Now the word vermouth has a more generic meaning. It refers both to the drink and to eat a tapa before lunch. In Italy the starter is not at noon as in Spain, but after work. It usually starts from 18:00 and end at 21:00 AM and is an economical way to take a break from work while sipping a drink and snacks, which can be alcoholic or not.
A very common option is the spritz, -with aperol, champagne, an orange slice and ice- the Negroni -with gin, campari, vermouth and an orange slice- the mascerotti -with wine, soda and champagne- or the Amaretti di Voltaggio, which goes along with their famous focaccia, savory pastries and other delicacies.

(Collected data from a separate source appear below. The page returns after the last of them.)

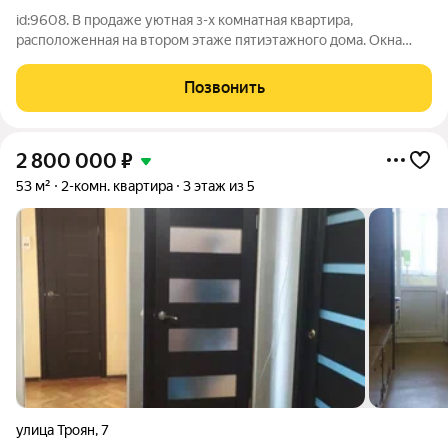
id:9608. В продаже уютная з-х комнатная квартира,
расположенная на втором этаже пятиэтажного дома. Окна
пластиковые, новая сантехник, газовая печь и кухонный
гарнитур, который остается бонусом покупателю. Состояние
Позвонить
жилое. долгов и обременений нет.
2 800 000
₽
53 м²
2-комн. квартира
3 этаж из 5
улица Троян
,
7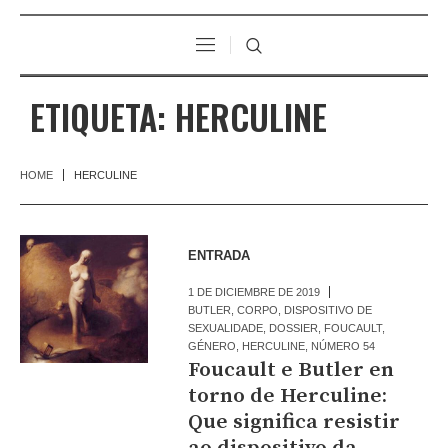
ETIQUETA:
HERCULINE
HOME
HERCULINE
ENTRADA
1 DE DICIEMBRE DE 2019
BUTLER
,
CORPO
,
DISPOSITIVO DE
SEXUALIDADE
,
DOSSIER
,
FOUCAULT
,
GÉNERO
,
HERCULINE
,
NÚMERO 54
Foucault e Butler en
torno de Herculine:
Que significa resistir
ao dispositivo da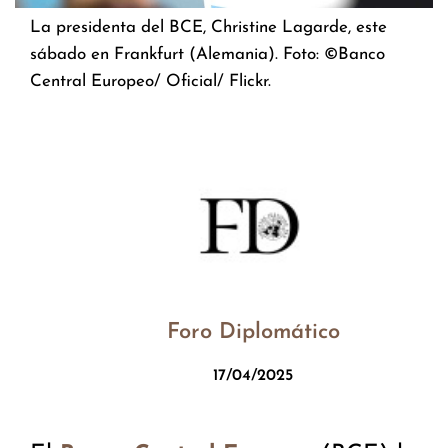
La presidenta del BCE, Christine Lagarde, este
sábado en Frankfurt (Alemania). Foto: ©Banco
Central Europeo/ Oficial/ Flickr.
Foro Diplomático
17/04/2025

In Genoa, a port where botanical species from around the world arrived, the habit is strictly fulfilled and the tastiest appetizers are prepared. Here vermouth is a deeply ingrained habit, a social act that almost no one renounces. A moment to enjoy after work, listening to the tinkling of ice crashing.
You can have it in the historical premises or in the modern establishments that agglutinate especially in the Piazza delle Erbe, San Donato, Via San Bernardo or Porto Antico area.
Here’s the theory, now let's put it into practice!
Pasticceria Liquoreria Marescottis Cavo
Via di Fossatello, 35R and 37R
In the old town of Genoa, -the largest medieval quarter in Europe- you can find this historic café, bakery and liquor store. A local that dates back from the eighteenth century, which retains its old Charles X style furniture and a floor designed by Rubens himself. Tourists come to the establishment to observe the "prettiest pastry Genoa", to try their high quality confectionery and the Marescotti appetizer, a herbal vermouth.
You must keep an open mind to find the restaurant on the first floor because they have no sign.
Via di San Donato, 36R
Another historic local is Le Corbusier, specialists in cocktails-some self-created- and that has gained prestigious national and international awards. Martini itself can be found in twelve different variants.
Caffè il Barbarossa
Piano di Sant Andrea 23
With an enviable location -very close to the house where Christopher Columbus lived-, and one of the most fun places to enjoy the most original appetizer in Genoa with its pleasant outdoor area, especially during summer.
The Caffè Barbarossa offers a wide range of whiskeys, cocktails and international wines and sparkling Genoese, in their restaurant, you will find vegetarian and vegan dishes. Look closely at their walls where the original rates of the brothels of the historical town hang.
Libreria delle Erbe
Piazza delle Erbe, 25R
An old bookstore downtown now transformed into a modern place. It still retains the spirit of the literary coffee -to consult and buy books-but, while enjoying cultural interventions you can also have a good coffee, snacks, cocktails, wines and beers.
They have a full weekly program of activities for lovers of art and culture.